#### [Task to complete]
In how many lines of the data below does the word "entro" appear? Reply with the number and nothing more.

#### [Data section]
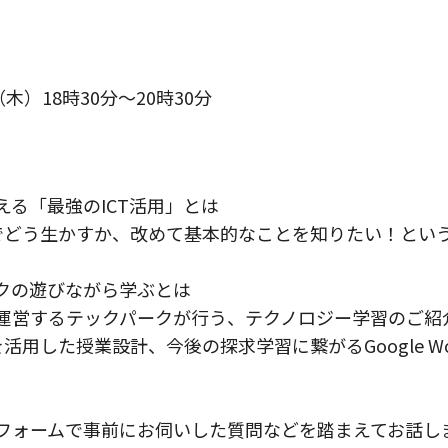
（木）18時30分～20時30分
える「最強のICT活用」とは
校でどう生かすか、改めて基本的なことを知りたい！という
クの遊びながら学ぶとは
運営するテックパークが行う、テクノロジー学習のご紹介
を活用した授業設計、今後の探求学習に繋がるGoogle W
フォームで事前にお伺いした質問などを踏まえてお話し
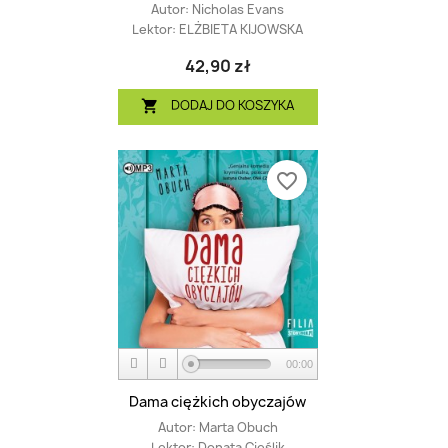
Autor:
Nicholas Evans
Lektor:
ELŻBIETA KIJOWSKA
42,90 zł
DODAJ DO KOSZYKA

favorite_border
00:00
Dama ciężkich obyczajów
Autor:
Marta Obuch
Lektor:
Donata Cieślik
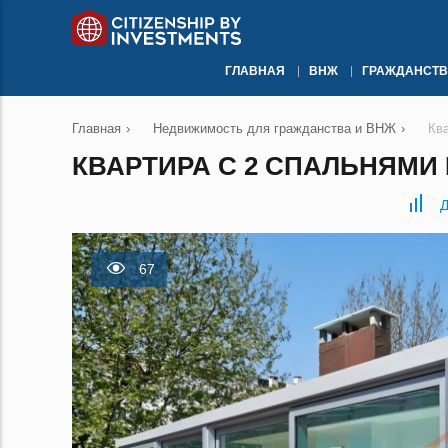
ГЛАВНАЯ
ВНЖ
ГРАЖДАНСТВ
Главная
›
Недвижимость для гражданства и ВНЖ
›
Кв
КВАРТИРА С 2 СПАЛЬНЯМИ 
Д
67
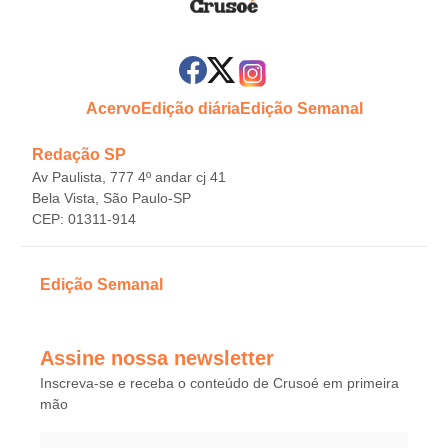
Acervo
Edição diária
Edição Semanal
Redação SP
Av Paulista, 777 4º andar cj 41
Bela Vista, São Paulo-SP
CEP: 01311-914
Edição Semanal
Assine nossa newsletter
Inscreva-se e receba o conteúdo de Crusoé em primeira
mão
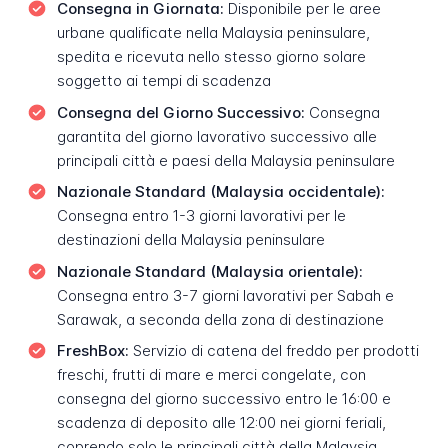
Consegna in Giornata:
Disponibile per le aree
urbane qualificate nella Malaysia peninsulare,
spedita e ricevuta nello stesso giorno solare
soggetto ai tempi di scadenza
Consegna del Giorno Successivo:
Consegna
garantita del giorno lavorativo successivo alle
principali città e paesi della Malaysia peninsulare
Nazionale Standard (Malaysia occidentale):
Consegna entro 1-3 giorni lavorativi per le
destinazioni della Malaysia peninsulare
Nazionale Standard (Malaysia orientale):
Consegna entro 3-7 giorni lavorativi per Sabah e
Sarawak, a seconda della zona di destinazione
FreshBox:
Servizio di catena del freddo per prodotti
freschi, frutti di mare e merci congelate, con
consegna del giorno successivo entro le 16:00 e
scadenza di deposito alle 12:00 nei giorni feriali,
coprendo solo le principali città della Malaysia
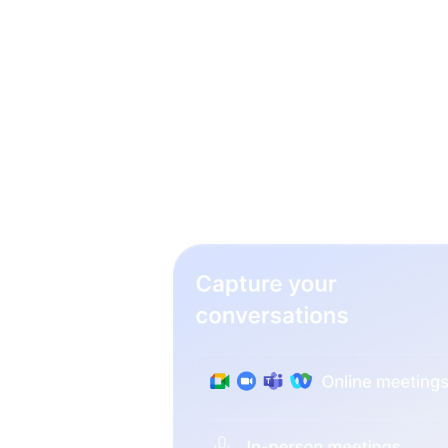
wervi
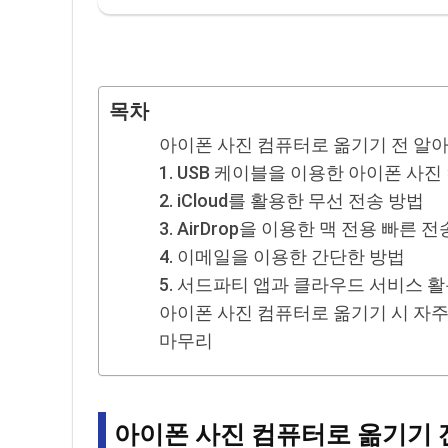
목차
아이폰 사진 컴퓨터로 옮기기 전 알
1. USB 케이블을 이용한 아이폰 사
2. iCloud를 활용한 무선 전송 방법
3. AirDrop을 이용한 맥 전용 빠른 전
4. 이메일을 이용한 간단한 방법
5. 서드파티 앱과 클라우드 서비스 
아이폰 사진 컴퓨터로 옮기기 시 자주
마무리
아이폰 사진 컴퓨터로 옮기기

#### [Result for this exercise]
3